#### [Problem requirements]
Search the records for the string "largo" and return each line that has it.

(Saved data entries)

* * * * *

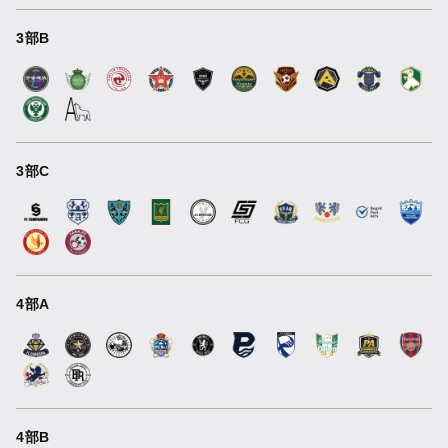
3部B
3部C
4部A
4部B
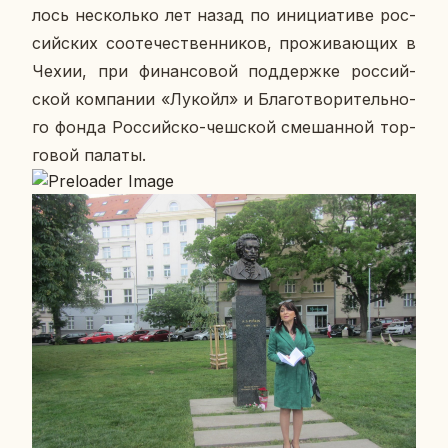
лось несколь­ко лет назад по ини­ци­а­ти­ве рос­
сий­ских со­оте­че­ствен­ни­ков, про­жи­ва­ю­щих в
Чехии, при фи­нан­со­вой под­держ­ке рос­сий­
ской ком­па­нии «Лукойл» и Бла­го­тво­ри­тель­но­
го фонда Рос­сий­ско-чеш­ской сме­шан­ной тор­
го­вой палаты.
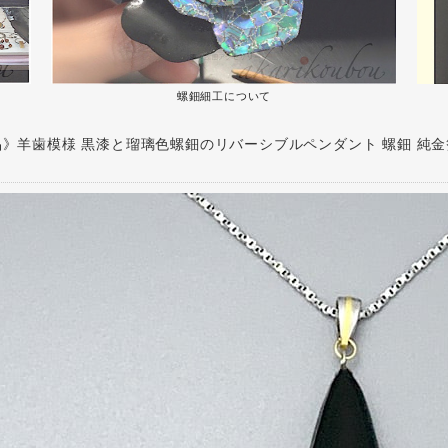
螺鈿細工について
》羊歯模様 黒漆と瑠璃色螺鈿のリバーシブルペンダント 螺鈿 純金箔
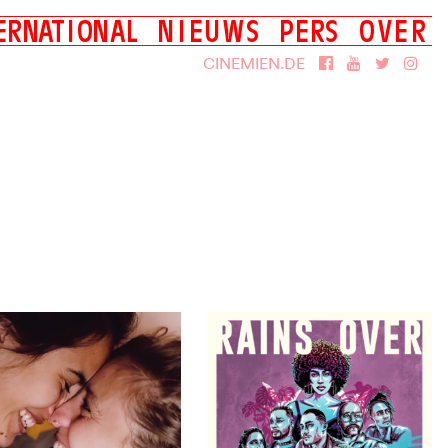
E
R
N
A
T
I
O
N
A
L
N
I
E
U
W
S
P
E
R
S
O
V
E
R
Films
Over Cinemien
CINEMIEN.DE
DVD
Smash UniversCiné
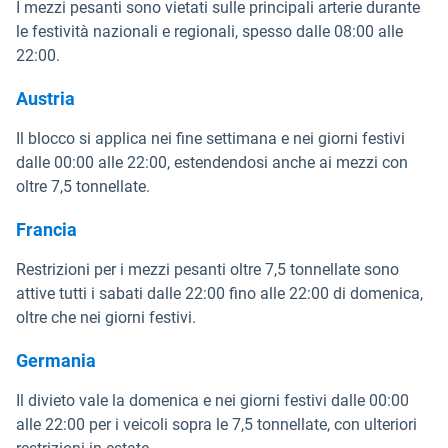
I mezzi pesanti sono vietati sulle principali arterie durante
le festività nazionali e regionali, spesso dalle 08:00 alle
22:00.
Austria
Il blocco si applica nei fine settimana e nei giorni festivi
dalle 00:00 alle 22:00, estendendosi anche ai mezzi con
oltre 7,5 tonnellate.
Francia
Restrizioni per i mezzi pesanti oltre 7,5 tonnellate sono
attive tutti i sabati dalle 22:00 fino alle 22:00 di domenica,
oltre che nei giorni festivi.
Germania
Il divieto vale la domenica e nei giorni festivi dalle 00:00
alle 22:00 per i veicoli sopra le 7,5 tonnellate, con ulteriori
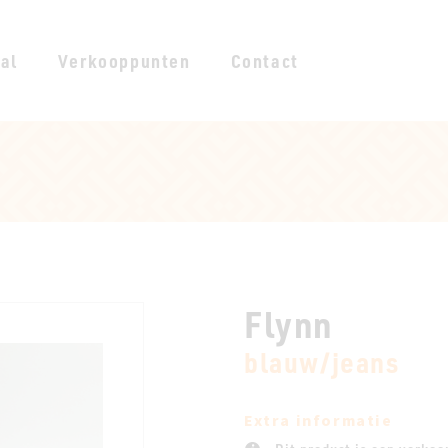
al
Verkooppunten
Contact
Flynn
blauw/jeans
Extra informatie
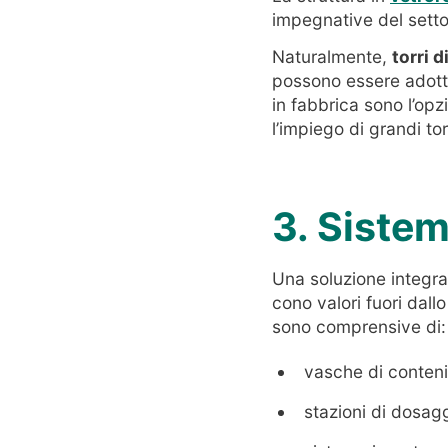
impegnative del setto
Naturalmente,
torri 
possono essere adotta
in fabbrica sono l’opz
l’impiego di grandi tor
3. Sistem
Una soluzione integra
cono valori fuori dall
sono comprensive di:
vasche di conteni
stazioni di dosagg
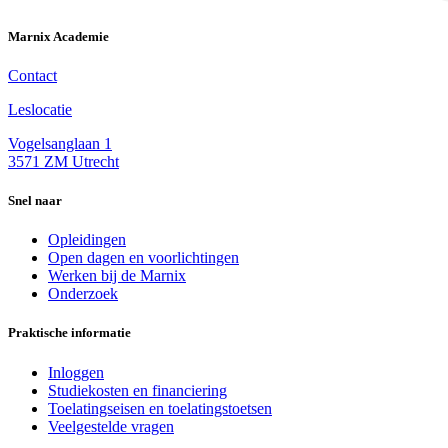
Marnix Academie
Contact
Leslocatie
Vogelsanglaan 1
3571 ZM Utrecht
Snel naar
Opleidingen
Open dagen en voorlichtingen
Werken bij de Marnix
Onderzoek
Praktische informatie
Inloggen
Studiekosten en financiering
Toelatingseisen en toelatingstoetsen
Veelgestelde vragen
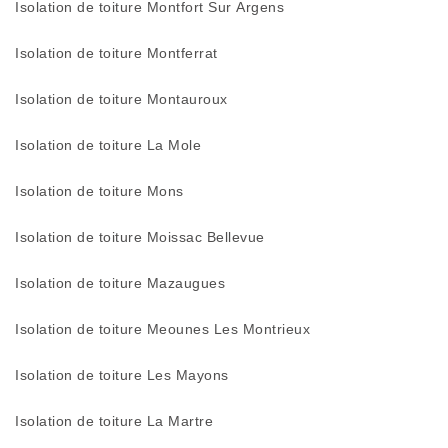
Isolation de toiture Montfort Sur Argens
Isolation de toiture Montferrat
Isolation de toiture Montauroux
Isolation de toiture La Mole
Isolation de toiture Mons
Isolation de toiture Moissac Bellevue
Isolation de toiture Mazaugues
Isolation de toiture Meounes Les Montrieux
Isolation de toiture Les Mayons
Isolation de toiture La Martre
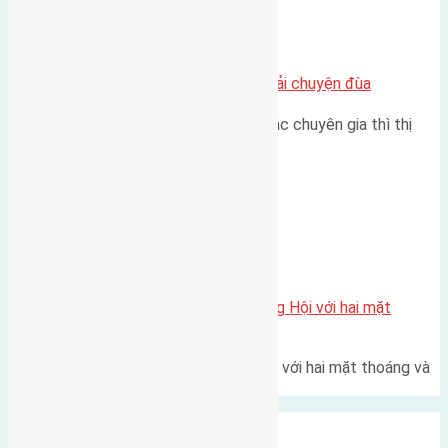
Chung cư
Nhà Đất bán tại Việt Nam đâu phải chuyện đùa
Theo như nhận định chung của các chuyên gia thì thị
trường bất động sản (BĐS)…
Xã Đông Hội
Một vị trí hiếm còn lại tại X1 Đông Hội với hai mặt
thoáng
Một góc tái định cư X1 Đông Hội với hai mặt thoáng và
trục đường 40m Diện…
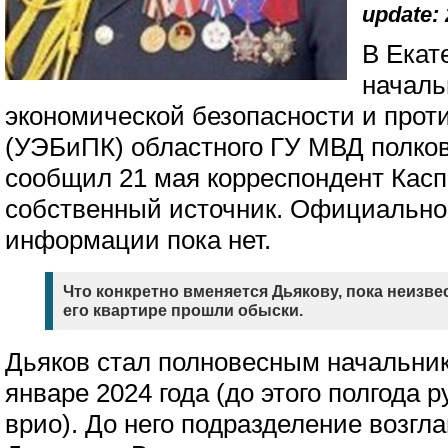
update: 
В Екат
началь
экономической безопасности и прот
(УЭБиПК) областного ГУ МВД полков
сообщил 21 мая корреспондент Касп
собственный источник. Официально
информации пока нет.
Что конкретно вменяется Дьякову, пока неизвес
его квартире прошли обыски.
Дьяков стал полновесным начальн
январе 2024 года (до этого полгода 
врио). До него подразделение возгл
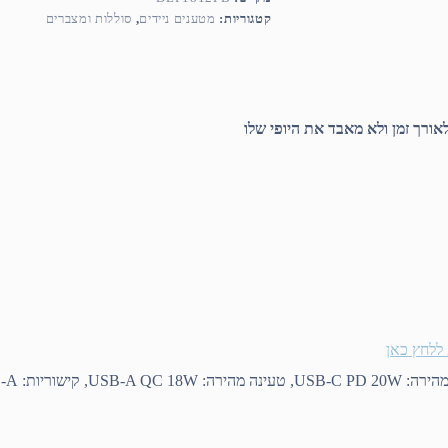
קטגוריות:
מטענים ניידים
,
סוללות ומצברים
אורך זמן ולא מאבד את היופי שלו
ללחץ כאן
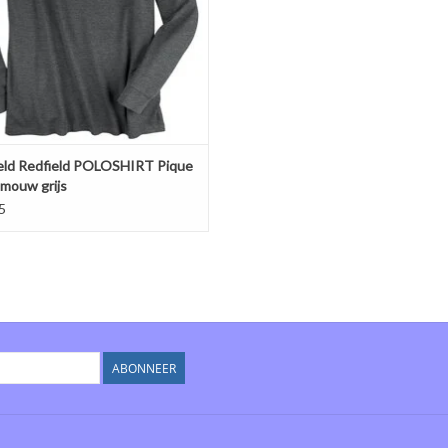
eld Redfield POLOSHIRT Pique
 mouw grijs
5
ABONNEER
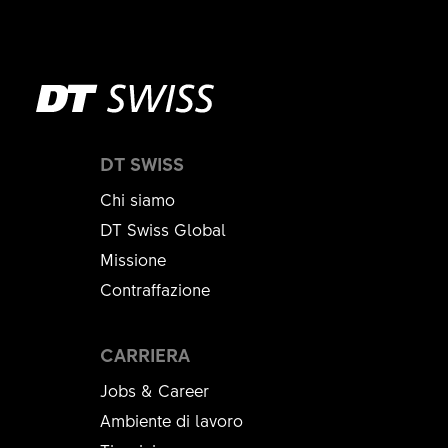
DT SWISS
Chi siamo
DT Swiss Global
Missione
Contraffazione
CARRIERA
Jobs & Career
Ambiente di lavoro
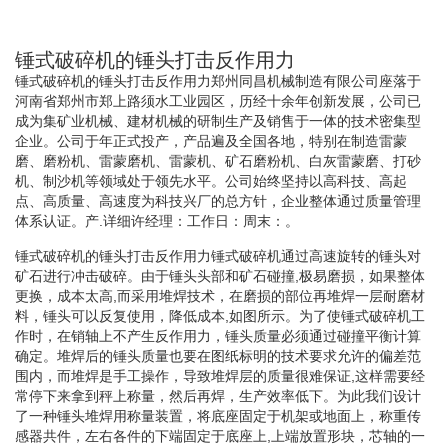
锤式破碎机的锤头打击反作用力
锤式破碎机的锤头打击反作用力郑州同昌机械制造有限公司座落于
河南省郑州市郑上路须水工业园区，历经十余年创新发展，公司已
成为集矿业机械、建材机械的研制生产及销售于一体的技术密集型
企业。公司于年正式投产，产品遍及全国各地，特别在制造雷蒙
磨、磨粉机、雷蒙磨机、雷蒙机、矿石磨粉机、白灰雷蒙磨、打砂
机、制沙机等领域处于领先水平。公司始终坚持以高科技、高起
点、高质量、高速度为科技兴厂的总方针，企业整体通过质量管理
体系认证。产.详细许经理：工作日：周末：。
锤式破碎机的锤头打击反作用力锤式破碎机通过高速旋转的锤头对
矿石进行冲击破碎。由于锤头头部和矿石碰撞,极易磨损，如果整体
更换，成本太高,而采用堆焊技术，在磨损的部位再堆焊一层耐磨材
料，锤头可以反复使用，降低成本,如图所示。为了使锤式破碎机工
作时，在销轴上不产生反作用力，锤头质量必须通过碰撞平衡计算
确定。堆焊后的锤头质量也要在图纸标明的技术要求允许的偏差范
围内，而堆焊是手工操作，导致堆焊层的质量很难保证,这样需要经
常停下来拿到秤上称量，然后再焊，生产效率低下。为此我们设计
了一种锤头堆焊用称量装置，将底座固定于机架或地面上，称重传
感器共件，左右各件的下端固定于底座上,上端放置形块，芯轴的一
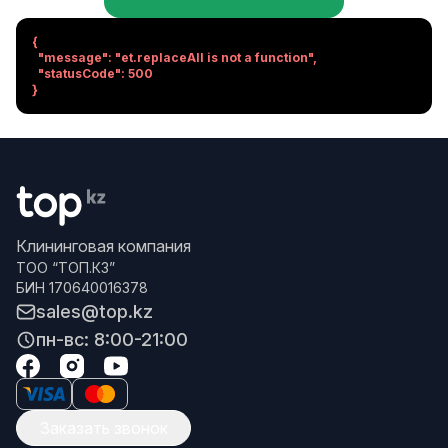
{

  "message": "et.replaceAll is not a function",

  "statusCode": 500

}
Клининговая компания
ТОО “ТОП.КЗ”
БИН 170640016378
sales@top.kz
пн-вс: 8:00-21:00
Заказать звонок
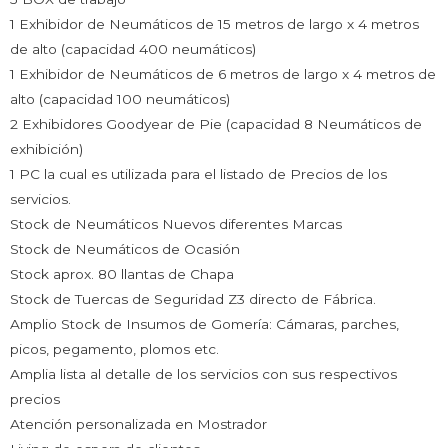
1 Exhibidor de Neumáticos de 15 metros de largo x 4 metros
de alto (capacidad 400 neumáticos)
1 Exhibidor de Neumáticos de 6 metros de largo x 4 metros de
alto (capacidad 100 neumáticos)
2 Exhibidores Goodyear de Pie (capacidad 8 Neumáticos de
exhibición)
1 PC la cual es utilizada para el listado de Precios de los
servicios.
Stock de Neumáticos Nuevos diferentes Marcas
Stock de Neumáticos de Ocasión
Stock aprox. 80 llantas de Chapa
Stock de Tuercas de Seguridad Z3 directo de Fábrica.
Amplio Stock de Insumos de Gomería: Cámaras, parches,
picos, pegamento, plomos etc.
Amplia lista al detalle de los servicios con sus respectivos
precios
Atención personalizada en Mostrador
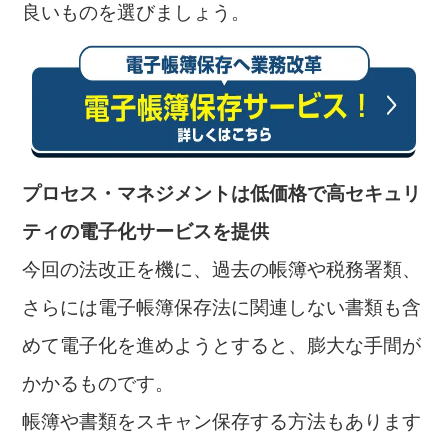
良いものを選びましょう。
プロセス・マネジメントは低価格で高セキュリ
ティの電子化サービスを提供
今回の法改正を機に、過去の帳簿や税務署類、
さらには電子帳簿保存法に関連しない書類も含
めて電子化を進めようとすると、膨大な手間が
かかるものです。
帳簿や書類をスキャン保存する方法もあります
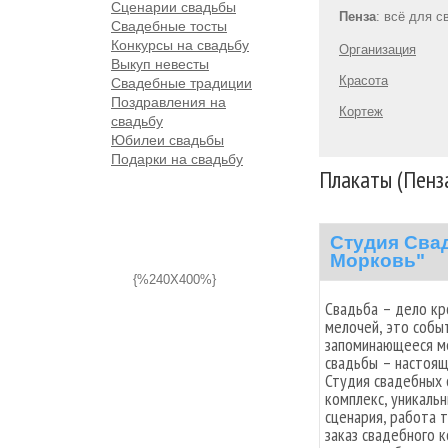
Сценарии свадьбы
Пенза
: всё для 
Свадебные тосты
Конкурсы на свадьбу
Организация
Выкуп невесты
Красота
Свадебные традиции
Поздравления на
Кортеж
свадьбу
Юбилеи свадьбы
Подарки на свадьбу
Плакаты (Пенз
Студия Сва
Морковь"
{%240X400%}
Свадьба – дело кр
мелочей, это собы
запоминающееся ме
свадьбы – настоящ
Студия свадебных 
комплекс, уникальн
сценария, работа 
заказ свадебного к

* * * * *

#### [Task answer]
1 Exhibidor de Neumáticos de 15 metros de largo x 4 metros
1 Exhibidor de Neumáticos de 6 metros de largo x 4 metros de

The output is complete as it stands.